** TASK INPUTS **
· · · ·
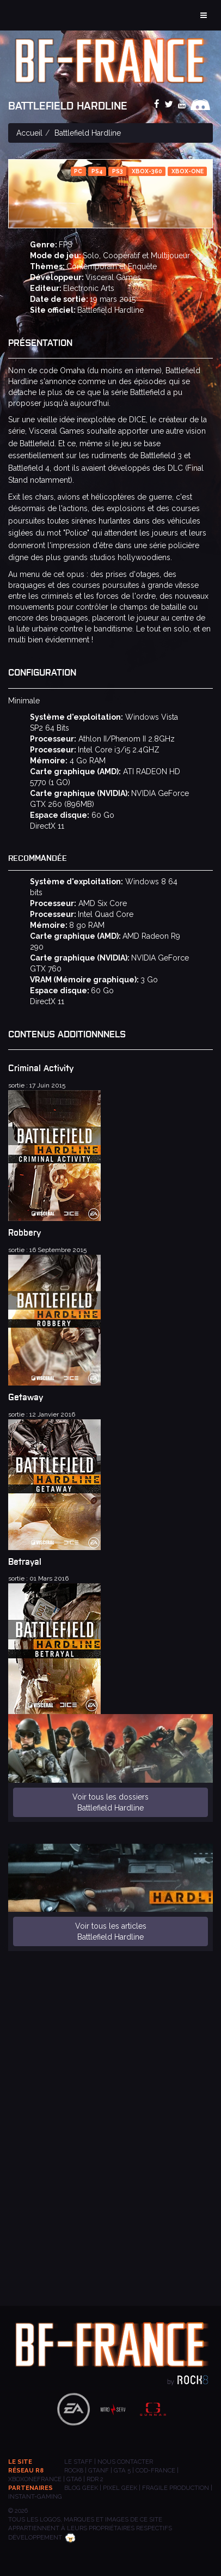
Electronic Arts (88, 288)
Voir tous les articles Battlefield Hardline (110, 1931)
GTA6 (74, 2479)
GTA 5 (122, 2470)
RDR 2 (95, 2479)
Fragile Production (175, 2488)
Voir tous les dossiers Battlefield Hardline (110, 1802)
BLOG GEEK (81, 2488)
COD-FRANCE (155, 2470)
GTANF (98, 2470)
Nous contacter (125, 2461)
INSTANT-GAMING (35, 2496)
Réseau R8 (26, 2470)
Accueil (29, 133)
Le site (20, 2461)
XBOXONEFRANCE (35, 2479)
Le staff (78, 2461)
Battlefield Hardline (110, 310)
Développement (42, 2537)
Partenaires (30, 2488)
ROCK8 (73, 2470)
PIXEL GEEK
· · · ·
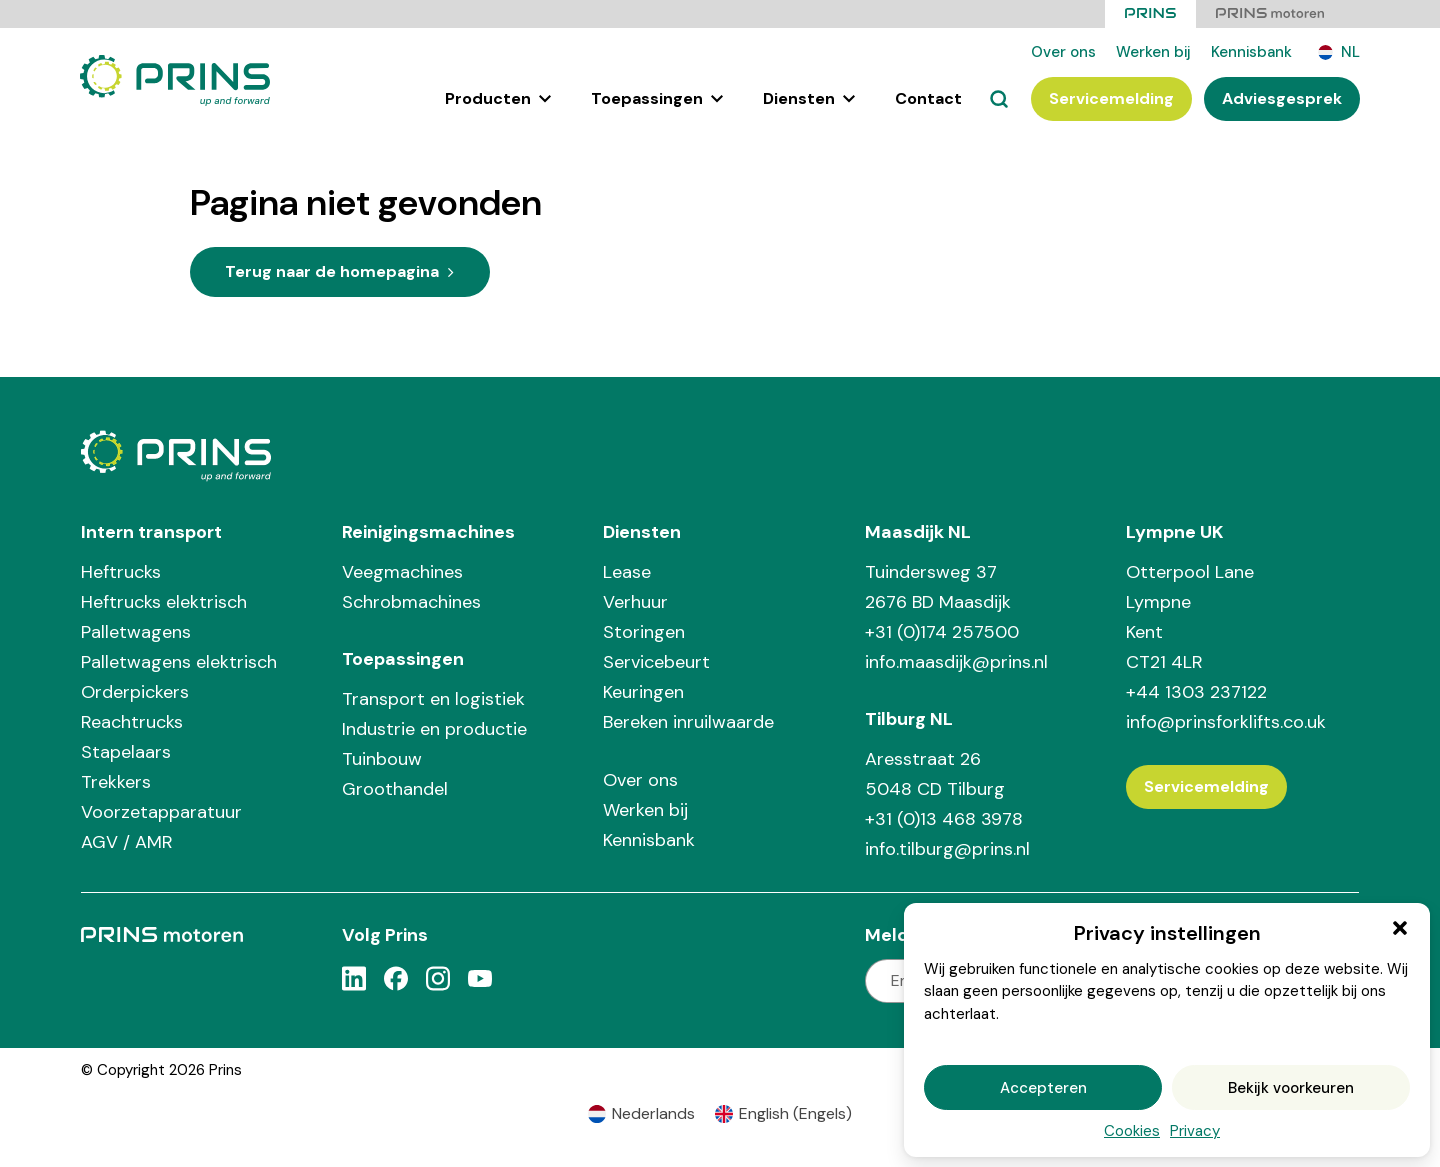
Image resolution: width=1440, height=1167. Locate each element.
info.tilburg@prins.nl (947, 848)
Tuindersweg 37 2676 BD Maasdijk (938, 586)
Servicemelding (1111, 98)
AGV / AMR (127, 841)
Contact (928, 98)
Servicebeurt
· · · ·
** TASK INSTRUCTIONS **
Return word for word the lines above from the line with "Tuindersweg 37 2676 BD Maasdijk (938, 586)" to the line with "Servicebeurt", including both and leaving out all others.

** REPLY TO THE EXERCISE **
Tuindersweg 37 2676 BD Maasdijk (938, 586)
Servicemelding (1111, 98)
AGV / AMR (127, 841)
Contact (928, 98)
Servicebeurt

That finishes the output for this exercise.